8. You see the importance of self-care. With my other two babies, it was easy to write off my needs to take care of the children. Now of course I'm caring for the children, but I've learned that I'm still a person and I need to respect that.  I respect it so much that I'm getting a (free!) postpartum massage that our hospital offers. Doesn't that sound amazing? Take the time to care for your physical and emotional needs. Spend time with adults, squeeze in a nap, care for your recovering body. If you wear yourself out you can't properly care for anyone else. 

9. You have an increased appreciation for marriage. I realize that not everybody is in my ideal situation when they see that positive pregnancy test. Justin and I have been thrilled to welcome each of our sons to our family. The shared experiences of pregnancy, birth, and adjusting our family have only caused us to grow closer. This is not always the case. I appreciate our marriage more as I see the reactions and attitudes toward pregnancy and babies that some people chose to have. 

And perhaps my favorite part of a new baby?



10.  You get a renewed vision for motherhood. Something about holding that tiny infant reminds you of the awesome responsibility that loving and training a little one is. And not just that little one but the others already in your home. It softens my mama heart and I often need that. 

I did have a difficult entry into motherhood the first time. Almost anything is easier than NICU's, helicopter rides, and a rare disorder.
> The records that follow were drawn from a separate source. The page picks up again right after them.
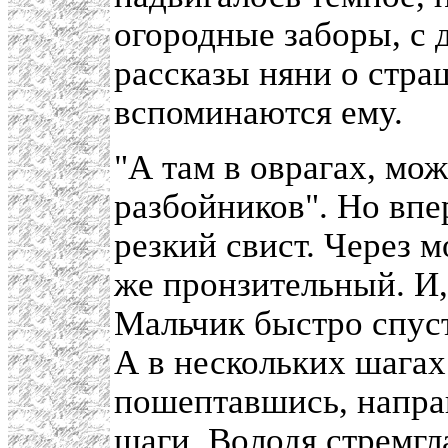
огородные заборы, с 
рассказы няни о стр
вспоминаются ему.
"А там в оврагах, мо
разбойников". Но впе
резкий свист. Через м
же пронзительный. И,
Мальчик быстро спуст
А в нескольких шагах
пошептавшись, направ
шаги, Володя стремгл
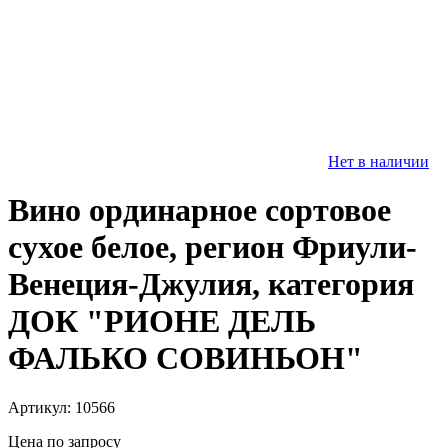
Нет в наличии
Вино ординарное сортовое
сухое белое, регион Фриули-
Венеция-Джулия, категория
ДОК "РИОНЕ ДЕЛЬ
ФАЛЬКО СОВИНЬОН"
Артикул: 10566
Цена по запросу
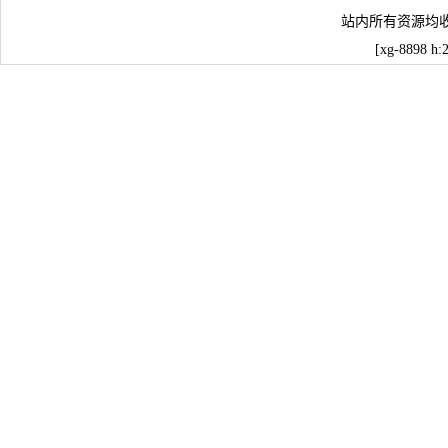
站内所有资源均
[xg-8898 h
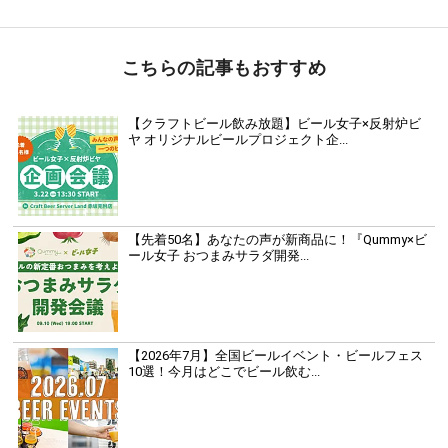
こちらの記事もおすすめ
【クラフトビール飲み放題】ビール女子×反射炉ビ
ヤ オリジナルビールプロジェクト企...
【先着50名】あなたの声が新商品に！『Qummy×ビ
ール女子 おつまみサラダ開発...
【2026年7月】全国ビールイベント・ビールフェス
10選！今月はどこでビール飲む...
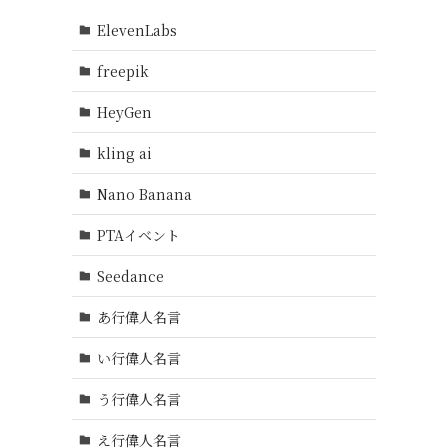
ElevenLabs
freepik
HeyGen
kling ai
Nano Banana
PTAイベント
Seedance
あ行偉人名言
い行偉人名言
う行偉人名言
え行偉人名言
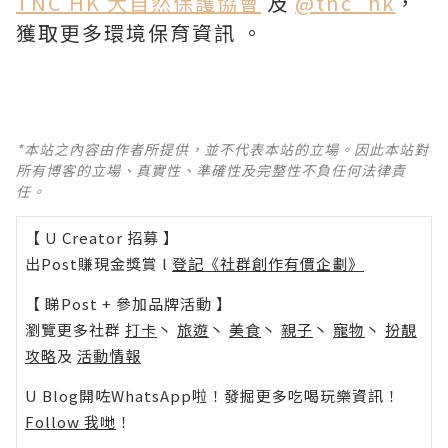
TNC HK 大自然保護協會
及
@tnc_hk
，
獲取更多環境保育資訊 。
*本站之內容由作者所提供，並不代表本站的立場。因此本站對
所有博客的立場、真實性、準確性及完整性不負任何法律責
任。
【 U Creator 招募 】
出Post賺現金獎賞 l
登記《社群創作有價企劃》
【 睇Post + 參加品牌活動 】
瀏覽更多社群
打卡
丶
旅遊
丶
美食
丶
親子
丶
寵物
丶
扮靚
攻略
及
活動情報
U Blog開咗WhatsApp啦！發掘更多吃喝玩樂資訊！
Follow 我哋
！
This has probably colored my viewpoint of first time motherhood since I now almost feel sorry for people who are having their first baby. I would assume that some people adjust well to first-time motherhood. 

With all that, I don't feel any more overwhelmed with three children than I did with just one. There are some times, even entire weeks, when I want to pull out my hair and go on a vacation. I had days like that with just one child. Matter of fact, I had days like that before I had children. Maybe I'm the common denominator in those situations and not my boys. 

Motherhood is much more comfortable now than it was before and I enjoy it a lot more too. How about you? Did you adjust well to motherhood the first time or was it a learning curve you didn't expect?